◆ **YOUR INSTRUCTIONS**
Find the word "APROBATI" in the records below. List each line containing it.

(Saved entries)
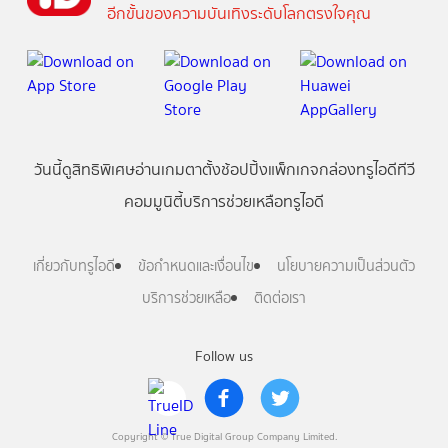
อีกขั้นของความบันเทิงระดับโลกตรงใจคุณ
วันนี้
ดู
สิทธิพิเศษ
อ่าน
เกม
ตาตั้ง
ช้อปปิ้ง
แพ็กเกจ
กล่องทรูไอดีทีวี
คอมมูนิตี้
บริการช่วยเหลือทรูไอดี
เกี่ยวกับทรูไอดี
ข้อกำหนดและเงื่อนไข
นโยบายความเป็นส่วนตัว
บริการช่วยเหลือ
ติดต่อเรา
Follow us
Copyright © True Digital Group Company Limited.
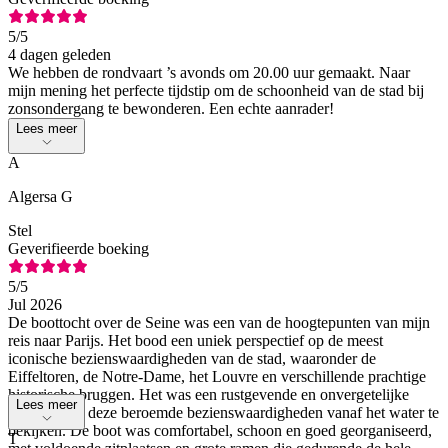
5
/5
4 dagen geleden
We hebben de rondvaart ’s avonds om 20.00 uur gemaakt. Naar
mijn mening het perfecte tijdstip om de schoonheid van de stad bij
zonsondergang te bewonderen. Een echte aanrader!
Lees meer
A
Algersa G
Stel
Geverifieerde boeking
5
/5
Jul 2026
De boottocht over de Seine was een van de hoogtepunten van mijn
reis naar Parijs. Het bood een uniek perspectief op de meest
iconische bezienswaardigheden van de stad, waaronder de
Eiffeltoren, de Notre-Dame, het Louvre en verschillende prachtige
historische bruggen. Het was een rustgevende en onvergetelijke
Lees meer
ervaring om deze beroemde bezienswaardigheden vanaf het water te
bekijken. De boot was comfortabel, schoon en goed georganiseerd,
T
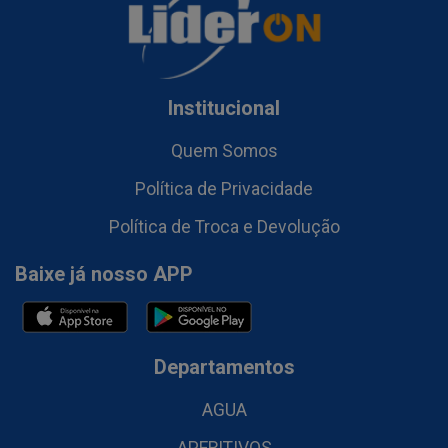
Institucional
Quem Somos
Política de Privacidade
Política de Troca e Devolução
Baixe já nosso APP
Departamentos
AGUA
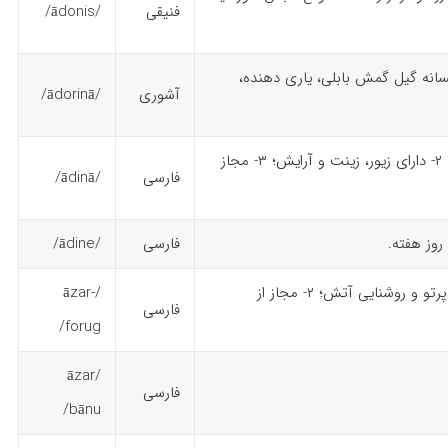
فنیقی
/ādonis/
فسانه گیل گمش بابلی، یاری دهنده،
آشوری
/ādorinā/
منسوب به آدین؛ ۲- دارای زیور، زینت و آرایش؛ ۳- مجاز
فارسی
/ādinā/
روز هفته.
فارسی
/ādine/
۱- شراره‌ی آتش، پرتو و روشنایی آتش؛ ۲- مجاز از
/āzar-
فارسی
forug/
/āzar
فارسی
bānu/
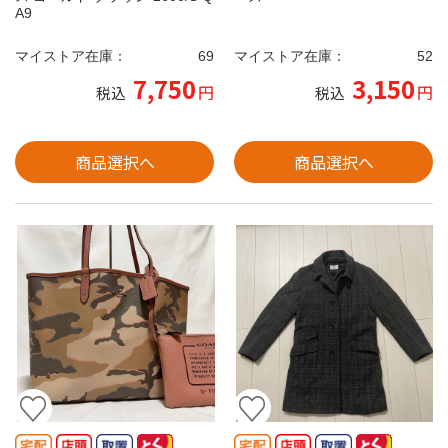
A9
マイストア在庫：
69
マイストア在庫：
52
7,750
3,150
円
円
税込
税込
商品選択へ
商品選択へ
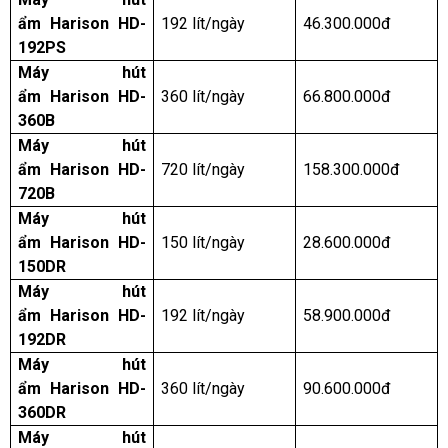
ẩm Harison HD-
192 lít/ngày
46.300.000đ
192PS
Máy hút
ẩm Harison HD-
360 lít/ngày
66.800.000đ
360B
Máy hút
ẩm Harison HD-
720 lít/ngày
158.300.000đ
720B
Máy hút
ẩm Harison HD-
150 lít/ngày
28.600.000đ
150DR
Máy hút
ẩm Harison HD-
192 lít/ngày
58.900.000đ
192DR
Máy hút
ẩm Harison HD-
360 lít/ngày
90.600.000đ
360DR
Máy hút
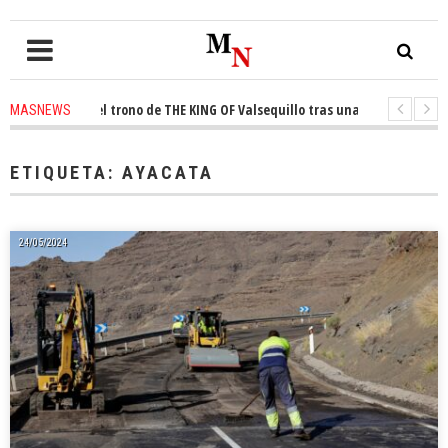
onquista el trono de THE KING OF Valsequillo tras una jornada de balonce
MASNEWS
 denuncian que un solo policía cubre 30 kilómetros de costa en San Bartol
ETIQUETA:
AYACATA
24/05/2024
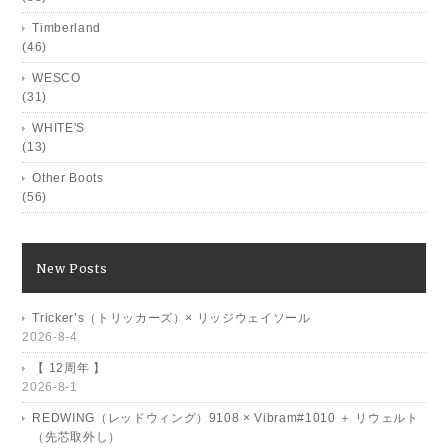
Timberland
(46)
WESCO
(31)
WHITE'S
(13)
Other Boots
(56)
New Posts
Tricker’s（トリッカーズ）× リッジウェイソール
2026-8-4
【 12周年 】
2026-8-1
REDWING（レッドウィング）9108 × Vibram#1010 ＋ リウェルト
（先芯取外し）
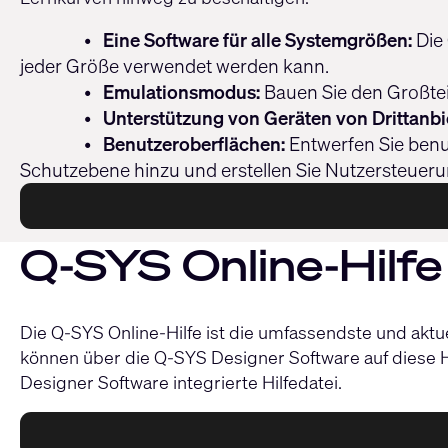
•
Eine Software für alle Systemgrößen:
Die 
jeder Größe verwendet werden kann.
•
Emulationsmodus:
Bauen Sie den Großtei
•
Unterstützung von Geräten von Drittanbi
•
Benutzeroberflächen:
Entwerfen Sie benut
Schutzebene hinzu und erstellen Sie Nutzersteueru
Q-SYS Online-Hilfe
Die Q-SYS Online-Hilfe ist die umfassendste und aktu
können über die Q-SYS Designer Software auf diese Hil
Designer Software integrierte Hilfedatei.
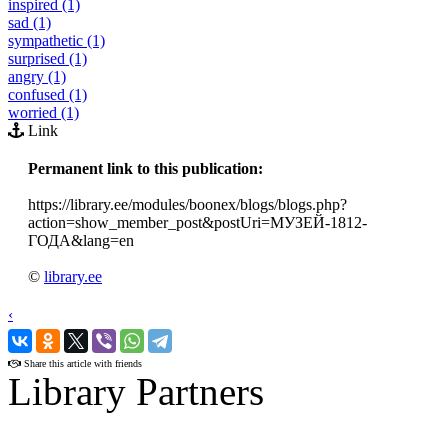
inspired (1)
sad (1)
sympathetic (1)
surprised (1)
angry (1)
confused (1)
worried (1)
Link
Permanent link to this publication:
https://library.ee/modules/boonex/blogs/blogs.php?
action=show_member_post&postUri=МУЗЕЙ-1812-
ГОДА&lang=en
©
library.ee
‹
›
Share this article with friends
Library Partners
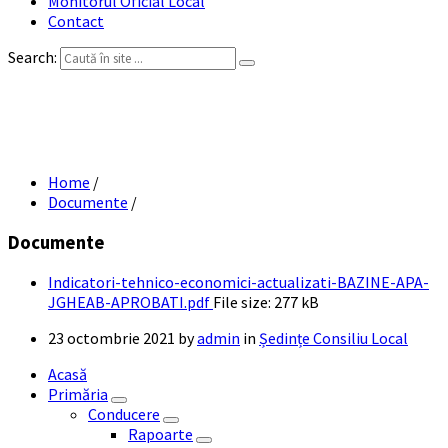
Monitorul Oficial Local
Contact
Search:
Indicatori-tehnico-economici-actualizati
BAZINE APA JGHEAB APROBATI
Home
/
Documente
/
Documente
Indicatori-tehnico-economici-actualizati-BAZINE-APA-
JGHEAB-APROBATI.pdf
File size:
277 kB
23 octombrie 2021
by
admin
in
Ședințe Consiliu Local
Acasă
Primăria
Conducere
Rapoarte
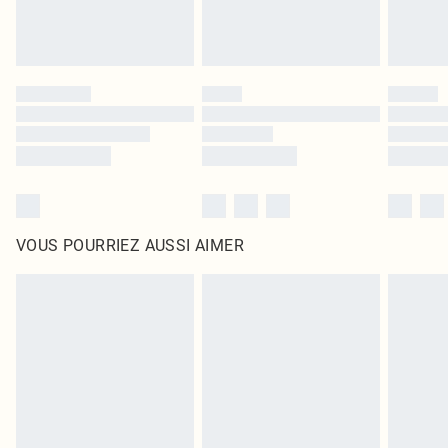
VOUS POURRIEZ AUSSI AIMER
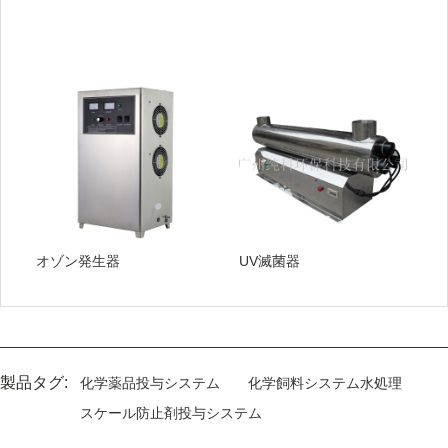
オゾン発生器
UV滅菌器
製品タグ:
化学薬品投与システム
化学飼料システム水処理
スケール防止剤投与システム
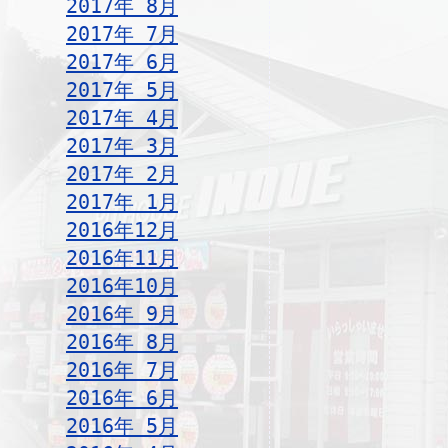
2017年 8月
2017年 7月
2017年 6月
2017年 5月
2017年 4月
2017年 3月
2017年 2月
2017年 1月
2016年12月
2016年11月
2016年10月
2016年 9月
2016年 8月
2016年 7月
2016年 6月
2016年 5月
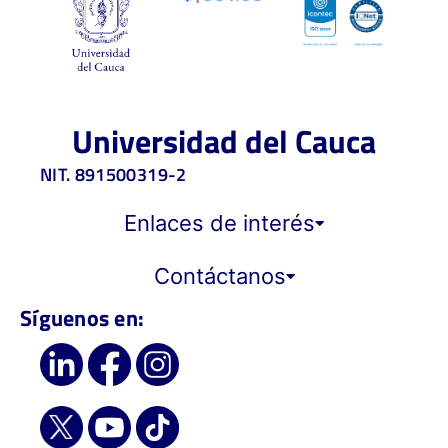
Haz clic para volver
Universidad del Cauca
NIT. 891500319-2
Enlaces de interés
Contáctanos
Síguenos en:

◆ **EXERCISE RESULT**
BAZINE APA JGHEAB APROBATI
JGHEAB-APROBATI.pdf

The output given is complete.